In the aftermath of the worst mass shooting in modern U.S. history, we once again witness the phony rhetoric of death, so much of it from politicians who never do anything to make gun laws more sane in a country lousy and insane with guns. It was all as predictable as hearing that Monday wasn’t the day to talk about guns, and that Tuesday probably wouldn’t be such a good day, either, so close to what had just happened in Las Vegas.
But if you play out this kind of cockeyed thinking, from all those in Congress who genuflect in front of the National Rifle Association, from politicians and members of their pep squads who have pimped out the honorable and original intent of a Second Amendment originally written for muskets, there would never be a good day to have a gun debate in America. When would we find the time? We’ve averaged a mass shooting — one in which at least four people are shot — a day since Adam Lanza walked into Sandy Hook Elementary in Newtown, Conn. and murdered 20 children and six adults on Dec. 14, 2012.

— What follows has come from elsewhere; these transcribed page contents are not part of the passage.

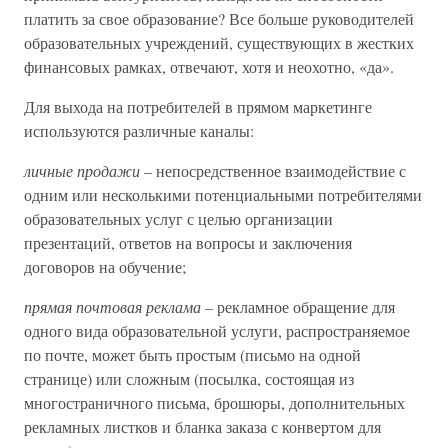
платить за свое образование? Все больше руководителей
образовательных учреждений, существующих в жестких
финансовых рамках, отвечают, хотя и неохотно, «да».
Для выхода на потребителей в прямом маркетинге
используются различные каналы:
личные продажи –
непосредственное взаимодействие с
одним или несколькими потенциальными потребителями
образовательных услуг с целью организации
презентаций, ответов на вопросы и заключения
договоров на обучение;
прямая почтовая реклама –
рекламное обращение для
одного вида образовательной услуги, распространяемое
по почте, может быть простым (письмо на одной
странице) или сложным (посылка, состоящая из
многостраничного письма, брошюры, дополнительных
рекламных листков и бланка заказа с конвертом для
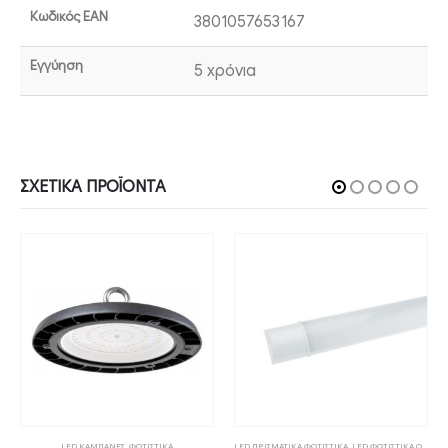
Κωδικός EAN
3801057653167
Εγγύηση
5 χρόνια
ΣΧΕΤΙΚΆ ΠΡΟΪΌΝΤΑ
,
ΦΩΤΙΣΤΙΚΑ
LED ΚΑΜΠΑΝΕΣ
,
ΦΩΤΙΣΤΙΚΑ
LED ΠΡΙΣΜΑΤΙΚΑ ΦΩΤΙΣΤΙΚΑ
,
LED ΦΩΤΙΣΤΙΚΑ ΟΡΟΦΗΣ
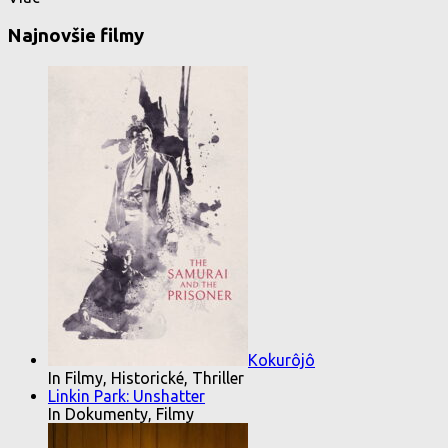
Najnovšie filmy
Kokurôjô
In Filmy, Historické, Thriller
Linkin Park: Unshatter
In Dokumenty, Filmy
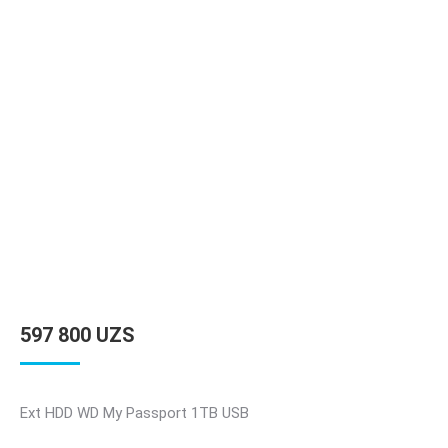
597 800
UZS
Ext HDD WD My Passport 1TB USB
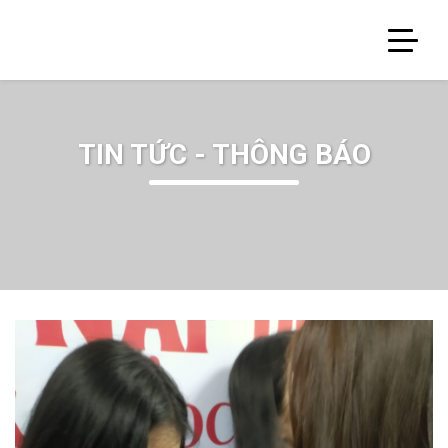
TIN TỨC - THÔNG BÁO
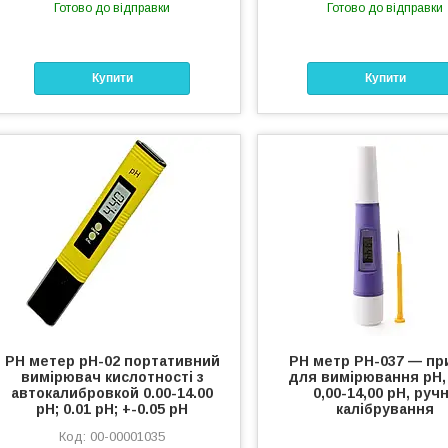
Готово до відправки
Готово до відправки
Купити
Купити
РН метер рН-02 портативний
PH метр PH-037 — пр
вимірювач кислотності з
для вимірювання pH,
автокалибровкой 0.00-14.00
0,00-14,00 рН, руч
рН; 0.01 рН; +-0.05 рН
калібрування
00-00001035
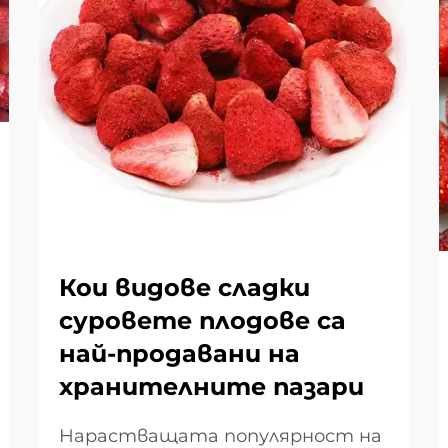
Кои видове сладки
суровете плодове са
най-продавани на
хранителните пазари
Нарастващата популярност на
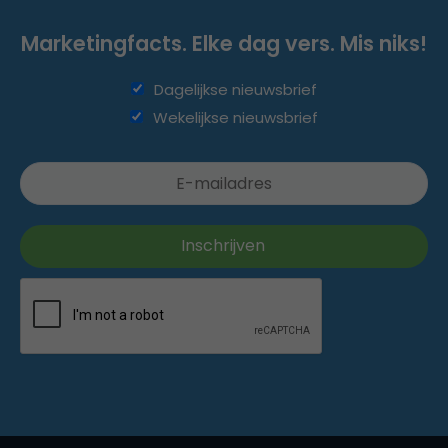
Marketingfacts. Elke dag vers. Mis niks!
Dagelijkse nieuwsbrief
Wekelijkse nieuwsbrief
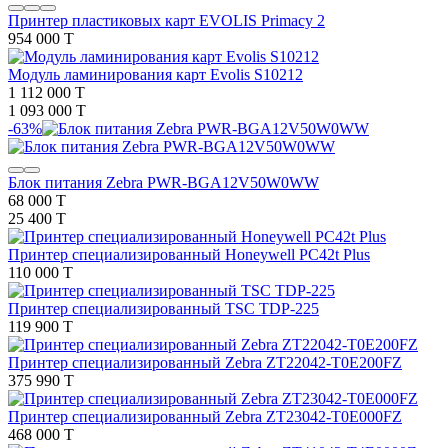
Принтер пластиковых карт EVOLIS Primacy 2
954 000 T
Модуль ламинирования карт Evolis S10212
1 112 000 T
1 093 000 T
-63%
Блок питания Zebra PWR-BGA12V50W0WW
68 000 T
25 400 T
Принтер специализированный Honeywell PC42t Plus
110 000 T
Принтер специализированный TSC TDP-225
119 900 T
Принтер специализированный Zebra ZT22042-T0E200FZ
375 990 T
Принтер специализированный Zebra ZT23042-T0E000FZ
468 000 T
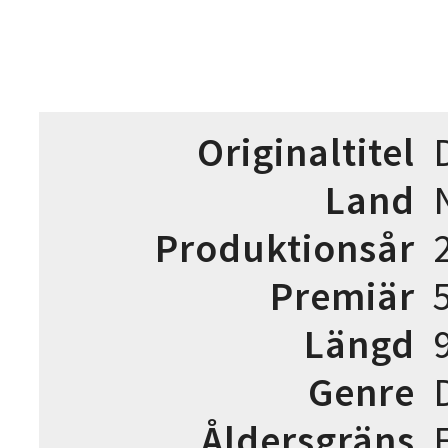
Originaltitel
Land
Produktionsår
Premiär
Längd
Genre
Åldersgräns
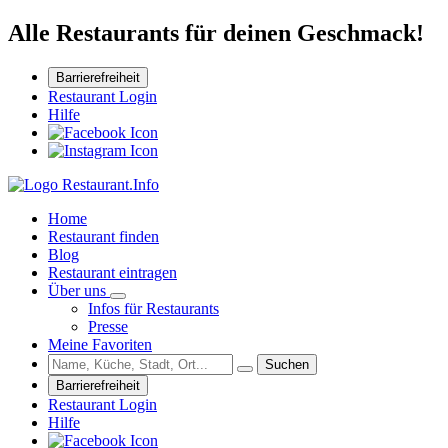
Alle Restaurants für deinen Geschmack!
Barrierefreiheit
Restaurant Login
Hilfe
Home
Restaurant finden
Blog
Restaurant eintragen
Über uns
Infos für Restaurants
Presse
Meine Favoriten
Suchen
Barrierefreiheit
Restaurant Login
Hilfe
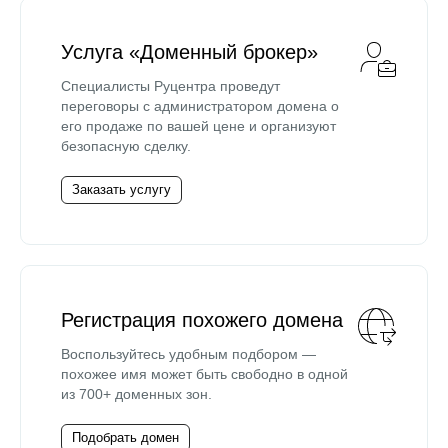
Услуга «Доменный брокер»
Специалисты Руцентра проведут
переговоры с администратором домена о
его продаже по вашей цене и организуют
безопасную сделку.
Заказать услугу
Регистрация похожего домена
Воспользуйтесь удобным подбором —
похожее имя может быть свободно в одной
из 700+ доменных зон.
Подобрать домен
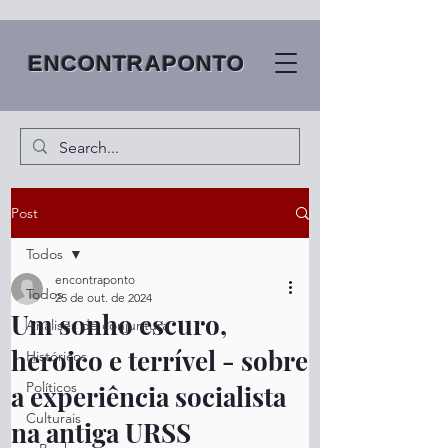
ENCONTRAPONTO
Post
Todos
encontraponto
Todos
25 de out. de 2024
Um sonho escuro,
Análises de conjuntura
heroico e terrível - sobre
Históricos
Políticos
a experiência socialista
Culturais
na antiga URSS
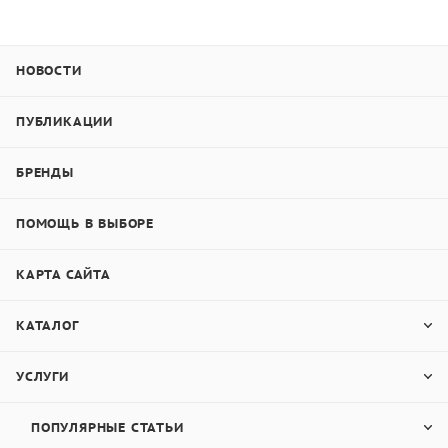
НОВОСТИ
ПУБЛИКАЦИИ
БРЕНДЫ
ПОМОЩЬ В ВЫБОРЕ
КАРТА САЙТА
КАТАЛОГ
УСЛУГИ
ПОПУЛЯРНЫЕ СТАТЬИ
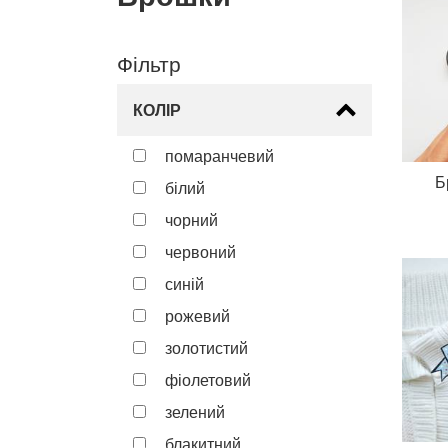
Фільтр
КОЛІР
помаранчевий
Б
білий
чорний
червоний
синій
рожевий
золотистий
фіолетовий
зелений
блакитний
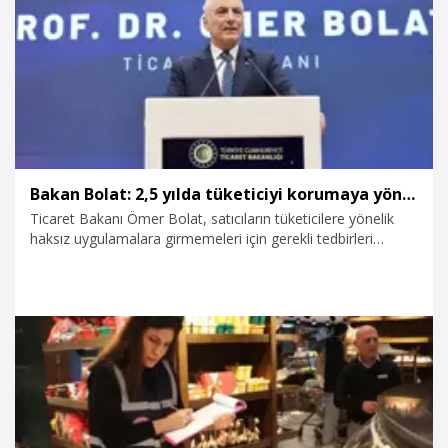
21.12.2025
Eğitim
Bakan Bolat: 2,5 yılda tüketiciyi korumaya yönelik 6,8 milyar lira ceza uygulandı
Ticaret Bakanı Ömer Bolat, satıcıların tüketicilere yönelik
haksız uygulamalara girmemeleri için gerekli tedbirleri
aldıklarını belirterek, "Son 2,5 yılda sadece tüketici
korunmasına yönelik, piyasa gözetimine yönelik aldığımız
tedbirlerin denetlenmesi sırasında, toplam 6,8 milyar lira
idari para cezası uygulandı” dedi.
19.12.2025
Ekonomi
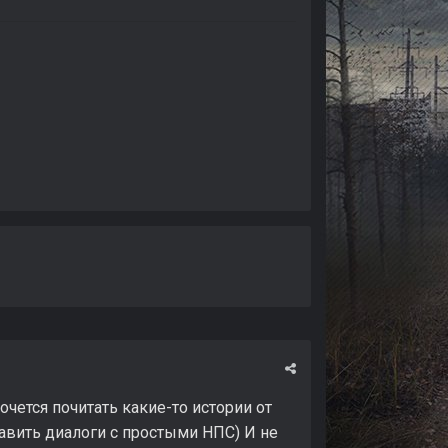
очется почитать какие-то истории от
бавить диалоги с простыми НПС) И не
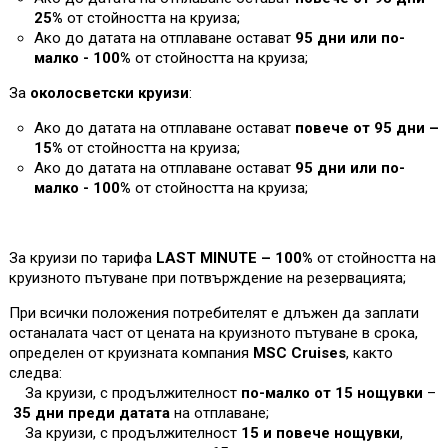
25%
от стойността на круиза;
Ако до датата на отплаване остават
95 дни или по-
малко - 100%
от стойността на круиза
;
За
околосветски круизи
:
Ако до датата на отплаване остават
повече от 95 дни –
1
5%
от стойността на круиза;
Ако до датата на отплаване остават
95 дни или по-
малко - 100%
от стойността на круиза
;
За круизи по тарифа
LAST MINUTE – 100%
от стойността на
круизното пътуване при потвърждение на резервацията;
При всички положения потребителят е длъжен да заплати
останалата част от цената на круизното пътуване в срока,
определен от круизната компания
MSC Cruises
, както
следва:
За круизи, с продължителност
по-малко от 15 нощувки
–
35 дни преди датата
на отплаване;
За круизи, с продължителност
15 и повече нощувки
,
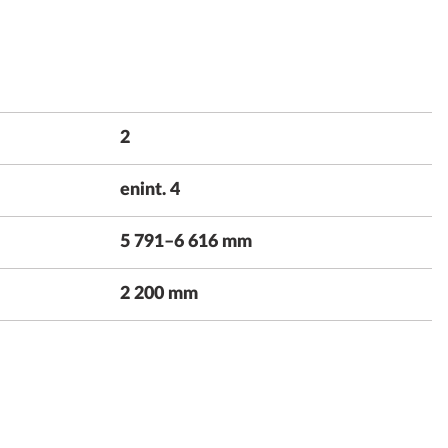
2
enint. 4
5 791–6 616 mm
2 200 mm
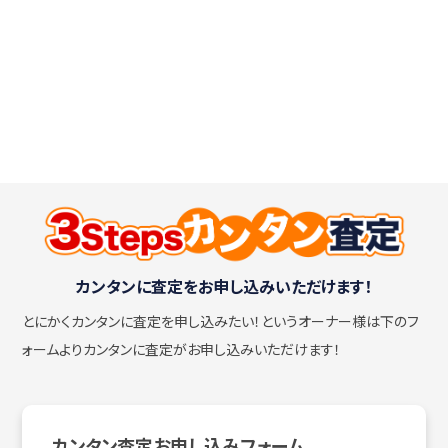
カンタンに査定をお申し込みいただけます！
とにかくカンタンに査定を申し込みたい！
というオーナー様は下のフ
ォームよりカンタンに査定がお申し込みいただけます！
カンタン査定お申し込みフォーム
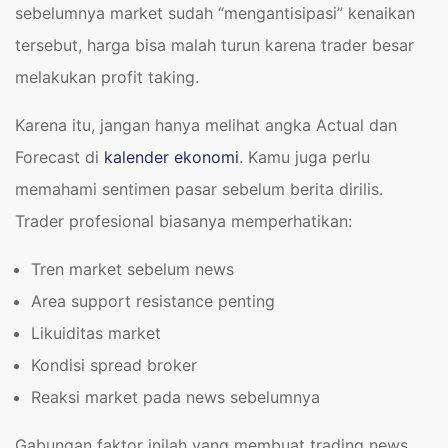
sebelumnya market sudah “mengantisipasi” kenaikan
tersebut, harga bisa malah turun karena trader besar
melakukan profit taking.
Karena itu, jangan hanya melihat angka Actual dan
Forecast di
kalender ekonomi
. Kamu juga perlu
memahami sentimen pasar sebelum berita dirilis.
Trader profesional biasanya memperhatikan:
Tren market sebelum news
Area support resistance penting
Likuiditas market
Kondisi spread broker
Reaksi market pada news sebelumnya
Gabungan faktor inilah yang membuat trading news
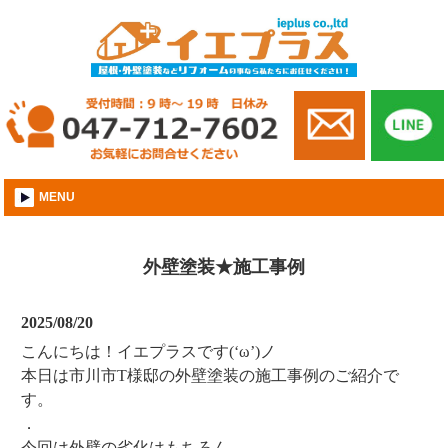
市川市│外壁屋根塗装│株式会社イエプラス
MENU
外壁塗装★施工事例
2025/08/20
こんにちは！イエプラスです(‘ω’)ノ
本日は市川市T様邸の外壁塗装の施工事例のご紹介で
す。
．
今回は外壁の劣化はもちろん、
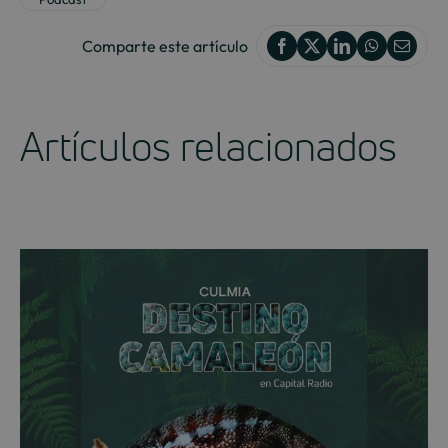
Comparte este artículo
Artículos relacionados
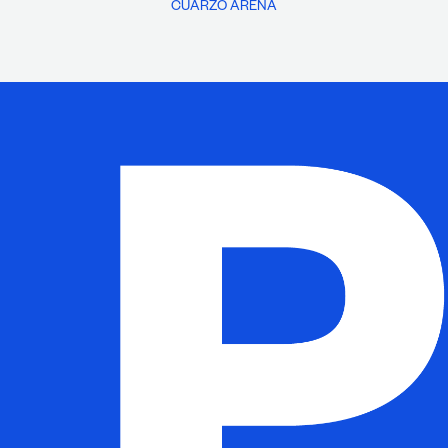
CUARZO ARENA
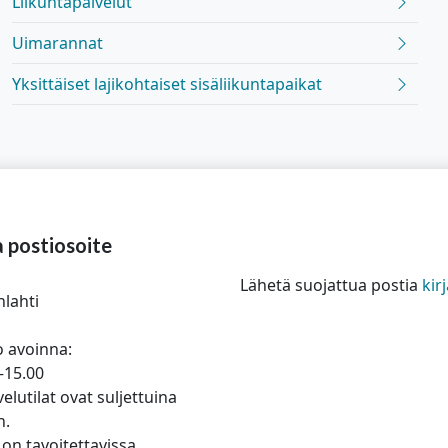
Liikuntapalvelut
Uimarannat
Yksittäiset lajikohtaiset sisäliikuntapaikat
a postiosoite
Lähetä suojattua postia
ki
nlahti
 avoinna:
–15.00
elutilat ovat suljettuina
n.
on tavoitettavissa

We can’t wait for the gunfire to stop, because it doesn’t. Maybe we could have the conversation while the next active shooter is reloading.
Now it is Stephen Paddock in Las Vegas who kills more than twice as many as Lanza did, this time from the Mandalay Bay Resort and Casino, with enough weaponry in his hotel room to invade California. This Paddock reminds you of Jimmy Breslin’s description of Lee Harvey Oswald and his “scrambled egg brain” and the cheap rifle Oswald used to assassinate President John F. Kennedy. The difference, of course, between Oswald and Paddock is that the weaponry has become more expensive and sophisticated as our country has become this kind of killing field, at Sandy Hook Elementary and the Pulse nightclub in Orlando and Virginia Tech University and now an outdoor concert in Las Vegas where 59 are assassinated and more than 500 are injured.
And what we are once again supposed to believe, especially from members of Congress for whom any moment of silence at a terrible American moment like this is full of unintended irony and symbolism, that the answer is for them to do what they did after Sandy Hook and Virginia Tech and Orlando and all the others. It means hide under their desks.
They also hide now behind the fact that Paddock, who kept buying guns until he owned 40, passed all of his background checks with flying colors. And never seem to ask how stronger background checks might actually prevent the next mass shooting in America, or the one after that, now that we are better at this kind of shooting than we are at baseball.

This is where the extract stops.